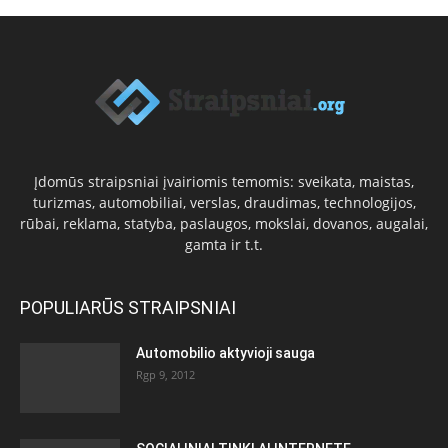
Įdomūs straipsniai įvairiomis temomis: sveikata, maistas,
turizmas, automobiliai, verslas, draudimas, technologijos,
rūbai, reklama, statyba, paslaugos, mokslai, dovanos, augalai,
gamta ir t.t.
POPULIARŪS STRAIPSNIAI
Automobilio aktyvioji sauga
Rgp 9, 2012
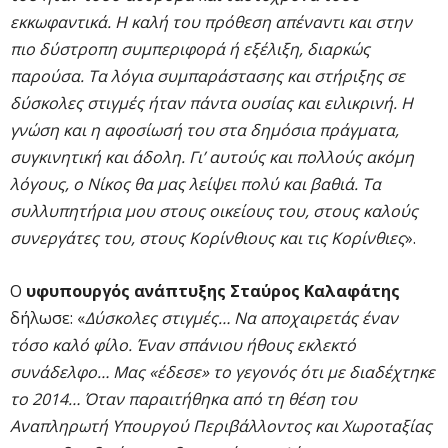
εκκωφαντικά. Η καλή του πρόθεση απέναντι και στην
πιο δύστροπη συμπεριφορά ή εξέλιξη, διαρκώς
παρούσα. Τα λόγια συμπαράστασης και στήριξης σε
δύσκολες στιγμές ήταν πάντα ουσίας και ειλικρινή. Η
γνώση και η αφοσίωσή του στα δημόσια πράγματα,
συγκινητική και άδολη. Γι’ αυτούς και πολλούς ακόμη
λόγους, ο Νίκος θα μας λείψει πολύ και βαθιά. Τα
συλλυπητήρια μου στους οικείους του, στους καλούς
συνεργάτες του, στους Κορίνθιους και τις Κορίνθιες
».
Ο
υφυπουργός ανάπτυξης Σταύρος Καλαφάτης
δήλωσε: «
Δύσκολες στιγμές… Να αποχαιρετάς έναν
τόσο καλό φίλο. Έναν σπάνιου ήθους εκλεκτό
συνάδελφο… Μας «έδεσε» το γεγονός ότι με διαδέχτηκε
το 2014… Όταν παραιτήθηκα από τη θέση του
Αναπληρωτή Υπουργού Περιβάλλοντος και Χωροταξίας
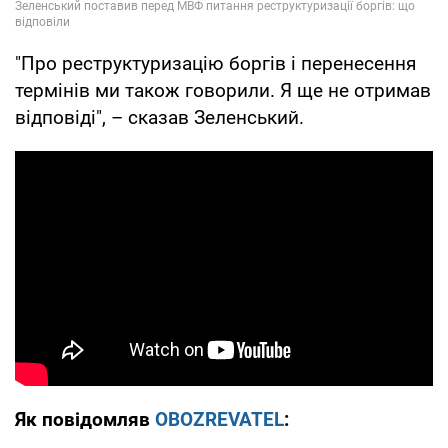
"Про реструктуризацію боргів і перенесення
термінів ми також говорили. Я ще не отримав
відповіді", – сказав Зеленський.
Як повідомляв
OBOZREVATEL
:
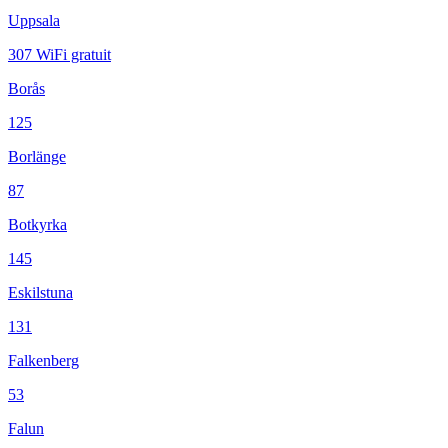
Uppsala
307
WiFi gratuit
Borås
125
Borlänge
87
Botkyrka
145
Eskilstuna
131
Falkenberg
53
Falun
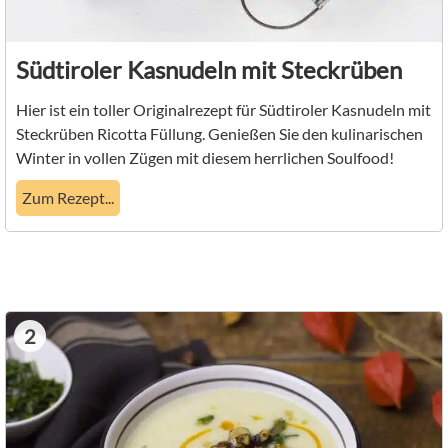
Südtiroler Kasnudeln mit Steckrüben
Hier ist ein toller Originalrezept für Südtiroler Kasnudeln mit
Steckrüben Ricotta Füllung. Genießen Sie den kulinarischen
Winter in vollen Zügen mit diesem herrlichen Soulfood!
Zum Rezept...
2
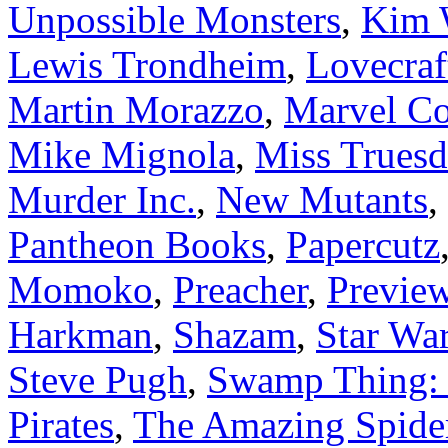
Unpossible Monsters
,
Kim 
Lewis Trondheim
,
Lovecra
Martin Morazzo
,
Marvel C
Mike Mignola
,
Miss Truesd
Murder Inc.
,
New Mutants
,
Pantheon Books
,
Papercutz
Momoko
,
Preacher
,
Preview
Harkman
,
Shazam
,
Star War
Steve Pugh
,
Swamp Thing: 
Pirates
,
The Amazing Spid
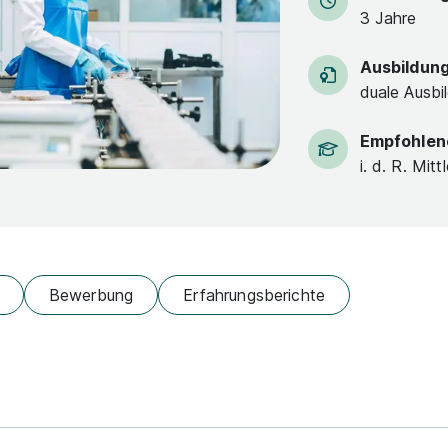
3 Jahre
Ausbildun
duale Ausbi
Empfohlen
i. d. R. Mitt
Bewerbung
Erfahrungsberichte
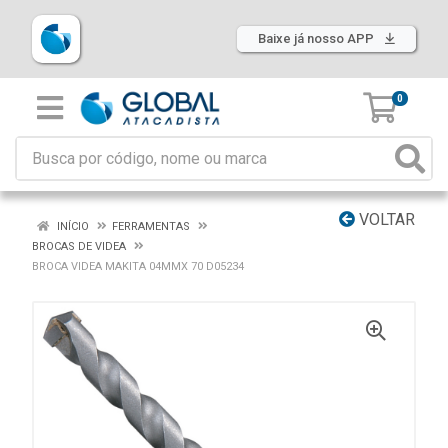
Baixe já nosso APP
0
VOLTAR
INÍCIO
FERRAMENTAS
BROCAS DE VIDEA
BROCA VIDEA MAKITA 04MMX 70 D05234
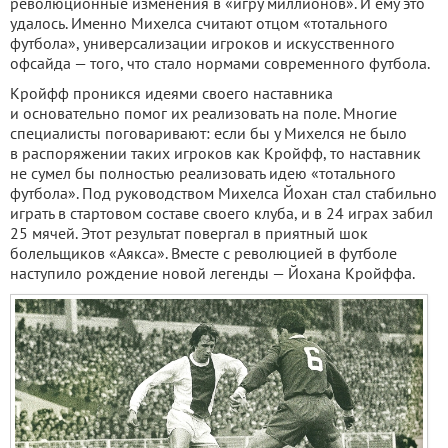
революционные изменения в «игру миллионов». И ему это
удалось. Именно Михелса считают отцом «тотального
футбола», универсализации игроков и искусственного
офсайда — того, что стало нормами современного футбола.
Кройфф проникся идеями своего наставника
и основательно помог их реализовать на поле. Многие
специалисты поговаривают: если бы у Михелся не было
в распоряжении таких игроков как Кройфф, то наставник
не сумел бы полностью реализовать идею «тотального
футбола». Под руководством Михелса Йохан стал стабильно
играть в стартовом составе своего клуба, и в 24 играх забил
25 мячей. Этот результат повергал в приятный шок
болельщиков «Аякса». Вместе с революцией в футболе
наступило рождение новой легенды — Йохана Кройффа.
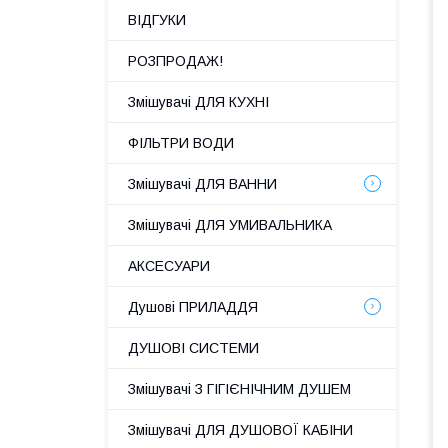
ВІДГУКИ
РОЗПРОДАЖ!
Змішувачі ДЛЯ КУХНІ
ФІЛЬТРИ ВОДИ
Змішувачі ДЛЯ ВАННИ
Змішувачі ДЛЯ УМИВАЛЬНИКА
АКСЕСУАРИ
Душові ПРИЛАДДЯ
ДУШОВІ СИСТЕМИ
Змішувачі З ГІГІЄНІЧНИМ ДУШЕМ
Змішувачі ДЛЯ ДУШОВОЇ КАБІНИ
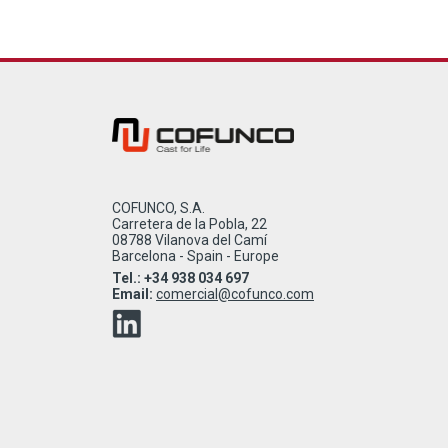
COFUNCO, S.A.
Carretera de la Pobla, 22
08788 Vilanova del Camí
Barcelona - Spain - Europe
Tel.: +34 938 034 697
Email:
comercial@cofunco.com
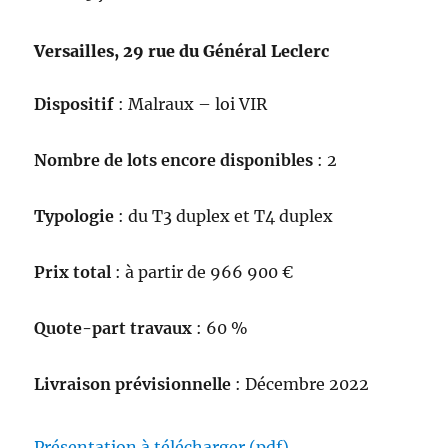
Versailles, 29 rue du Général Leclerc
Dispositif
: Malraux – loi VIR
Nombre de lots encore disponibles
: 2
Typologie
: du T3 duplex et T4 duplex
Prix total
: à partir de 966 900 €
Quote-part travaux
: 60 %
Livraison prévisionnelle
: Décembre 2022
Présentation à télécharger (pdf)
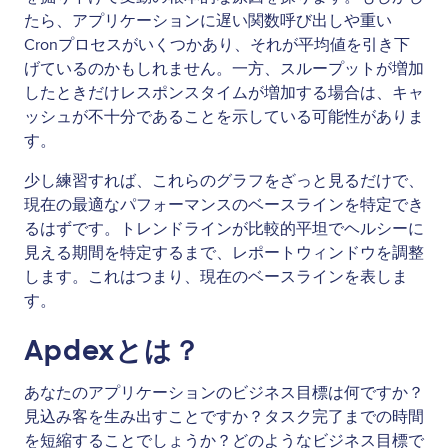
たら、アプリケーションに遅い関数呼び出しや重い
Cronプロセスがいくつかあり、それが平均値を引き下
げているのかもしれません。一方、スループットが増加
したときだけレスポンスタイムが増加する場合は、キャ
ッシュが不十分であることを示している可能性がありま
す。
少し練習すれば、これらのグラフをざっと見るだけで、
現在の最適なパフォーマンスのベースラインを特定でき
るはずです。トレンドラインが比較的平坦でヘルシーに
見える期間を特定するまで、レポートウィンドウを調整
します。これはつまり、現在のベースラインを表しま
す。
Apdexとは？
あなたのアプリケーションのビジネス目標は何ですか？
見込み客を生み出すことですか？タスク完了までの時間
を短縮することでしょうか？どのようなビジネス目標で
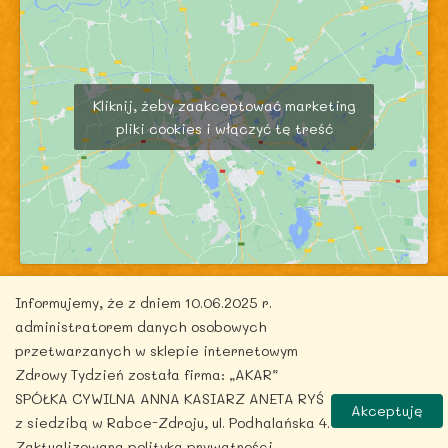
Kliknij, żeby zaakceptować marketing
pliki cookies i włączyć tę treść
Informujemy, że z dniem 10.06.2025 r.
administratorem danych osobowych
przetwarzanych w sklepie internetowym
Zdrowy Tydzień została firma: „AKAR”
Copyright © 2026 zdrowytydzien.pl | Powered by
SPÓŁKA CYWILNA ANNA KASIARZ ANETA RYŚ
ITentego.pl
Akceptuję
z siedzibą w Rabce-Zdroju, ul. Podhalańska 4.
Zaktualizowana polityka prywatności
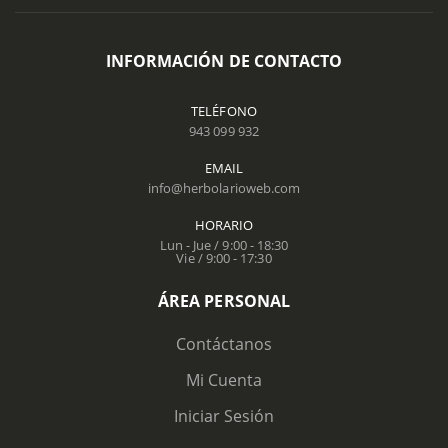
INFORMACIÓN DE CONTACTO
TELÉFONO
943 099 932
EMAIL
info@herbolarioweb.com
HORARIO
Lun - Jue / 9:00 - 18:30
Vie / 9:00 - 17:30
ÁREA PERSONAL
Contáctanos
Mi Cuenta
Iniciar Sesión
◇ ◇ ◇ ◇ ◇
■ Work request ■
Repeat all of the entries above word for word and omit the pictures.

■ Task solution ■
Įdomūs straipsniai įvairiomis temomis: sveikata, maistas,
turizmas, automobiliai, verslas, draudimas, technologijos,
rūbai, reklama, statyba, paslaugos, mokslai, dovanos, augalai,
gamta ir t.t.
POPULIARŪS STRAIPSNIAI
Automobilio aktyvioji sauga
Rgp 9, 2012
εκκωφαντικά. Η καλή του πρόθεση απέναντι και στην
πιο δύστροπη συμπεριφορά ή εξέλιξη, διαρκώς
παρούσα. Τα λόγια συμπαράστασης και στήριξης σε
δύσκολες στιγμές ήταν πάντα ουσίας και ειλικρινή. Η
γνώση και η αφοσίωσή του στα δημόσια πράγματα,
συγκινητική και άδολη. Γι’ αυτούς και πολλούς ακόμη
λόγους, ο Νίκος θα μας λείψει πολύ και βαθιά. Τα
συλλυπητήρια μου στους οικείους του, στους καλούς
συνεργάτες του, στους Κορίνθιους και τις Κορίνθιες
».
Ο
υφυπουργός ανάπτυξης Σταύρος Καλαφάτης
δήλωσε: «
Δύσκολες στιγμές… Να αποχαιρετάς έναν
τόσο καλό φίλο. Έναν σπάνιου ήθους εκλεκτό
συνάδελφο… Μας «έδεσε» το γεγονός ότι με διαδέχτηκε
το 2014… Όταν παραιτήθηκα από τη θέση του
Αναπληρωτή Υπουργού Περιβάλλοντος και Χωροταξίας
"Про реструктуризацію боргів і перенесення
термінів ми також говорили. Я ще не отримав
відповіді", – сказав Зеленський.
Як повідомляв
OBOZREVATEL
:
Uppsala
307
WiFi gratuit
Borås
125
Borlänge
87
Botkyrka
145
Eskilstuna
131
Falkenberg
53
Falun
Südtiroler Kasnudeln mit Steckrüben
Hier ist ein toller Originalrezept für Südtiroler Kasnudeln mit
Steckrüben Ricotta Füllung. Genießen Sie den kulinarischen
Winter in vollen Zügen mit diesem herrlichen Soulfood!
Zum Rezept...
2
Unpossible Monsters
,
Kim 
Lewis Trondheim
,
Lovecra
Martin Morazzo
,
Marvel C
Mike Mignola
,
Miss Truesd
Murder Inc.
,
New Mutants
,
Pantheon Books
,
Papercutz
Momoko
,
Preacher
,
Preview
Harkman
,
Shazam
,
Star War
Steve Pugh
,
Swamp Thing: 
Pirates
,
The Amazing Spid
3 Jahre
Ausbildun
duale Ausbi
Empfohlen
i. d. R. Mitt
Bewerbung
Erfahrungsberichte
Baixe já nosso APP
0
VOLTAR
INÍCIO
FERRAMENTAS
BROCAS DE VIDEA
BROCA VIDEA MAKITA 04MMX 70 D05234
революционные изменения в «игру миллионов». И ему это
удалось. Именно Михелса считают отцом «тотального
футбола», универсализации игроков и искусственного
офсайда — того, что стало нормами современного футбола.
Кройфф проникся идеями своего наставника
и основательно помог их реализовать на поле. Многие
специалисты поговаривают: если бы у Михелся не было
в распоряжении таких игроков как Кройфф, то наставник
не сумел бы полностью реализовать идею «тотального
футбола». Под руководством Михелса Йохан стал стабильно
играть в стартовом составе своего клуба, и в 24 играх забил
25 мячей. Этот результат повергал в приятный шок
болельщиков «Аякса». Вместе с революцией в футболе
наступило рождение новой легенды — Йохана Кройффа.
ВІДГУКИ
РОЗПРОДАЖ!
Змішувачі ДЛЯ КУХНІ
ФІЛЬТРИ ВОДИ
Змішувачі ДЛЯ ВАННИ
Змішувачі ДЛЯ УМИВАЛЬНИКА
АКСЕСУАРИ
Душові ПРИЛАДДЯ
ДУШОВІ СИСТЕМИ
Змішувачі З ГІГІЄНІЧНИМ ДУШЕМ
Змішувачі ДЛЯ ДУШОВОЇ КАБІНИ
COFUNCO, S.A.
Carretera de la Pobla, 22
08788 Vilanova del Camí
Barcelona - Spain - Europe
Tel.: +34 938 034 697
Email:
comercial@cofunco.com
Versailles, 29 rue du Général Leclerc
Dispositif
: Malraux – loi VIR
Nombre de lots encore disponibles
: 2
Typologie
: du T3 duplex et T4 duplex
Prix total
: à partir de 966 900 €
Quote-part travaux
: 60 %
Livraison prévisionnelle
: Décembre 2022
Présentation à télécharger (pdf)
たら、アプリケーションに遅い関数呼び出しや重い
Cronプロセスがいくつかあり、それが平均値を引き下
げているのかもしれません。一方、スループットが増加
したときだけレスポンスタイムが増加する場合は、キャ
ッシュが不十分であることを示している可能性がありま
す。
少し練習すれば、これらのグラフをざっと見るだけで、
現在の最適なパフォーマンスのベースラインを特定でき
るはずです。トレンドラインが比較的平坦でヘルシーに
見える期間を特定するまで、レポートウィンドウを調整
します。これはつまり、現在のベースラインを表しま
す。
Apdexとは？
あなたのアプリケーションのビジネス目標は何ですか？
見込み客を生み出すことですか？タスク完了までの時間
を短縮することでしょうか？どのようなビジネス目標で
Kliknij, żeby zaakceptować marketing
pliki cookies i włączyć tę treść
Informujemy, że z dniem 10.06.2025 r.
administratorem danych osobowych
przetwarzanych w sklepie internetowym
Zdrowy Tydzień została firma: „AKAR”
Copyright © 2026 zdrowytydzien.pl | Powered by
SPÓŁKA CYWILNA ANNA KASIARZ ANETA RYŚ
ITentego.pl
Akceptuję
z siedzibą w Rabce-Zdroju, ul. Podhalańska 4.
Zaktualizowana polityka prywatności
INFORMACIÓN DE CONTACTO
TELÉFONO
943 099 932
EMAIL
info@herbolarioweb.com
HORARIO
Lun - Jue / 9:00 - 18:30
Vie / 9:00 - 17:30
ÁREA PERSONAL
Contáctanos
Mi Cuenta
Iniciar Sesión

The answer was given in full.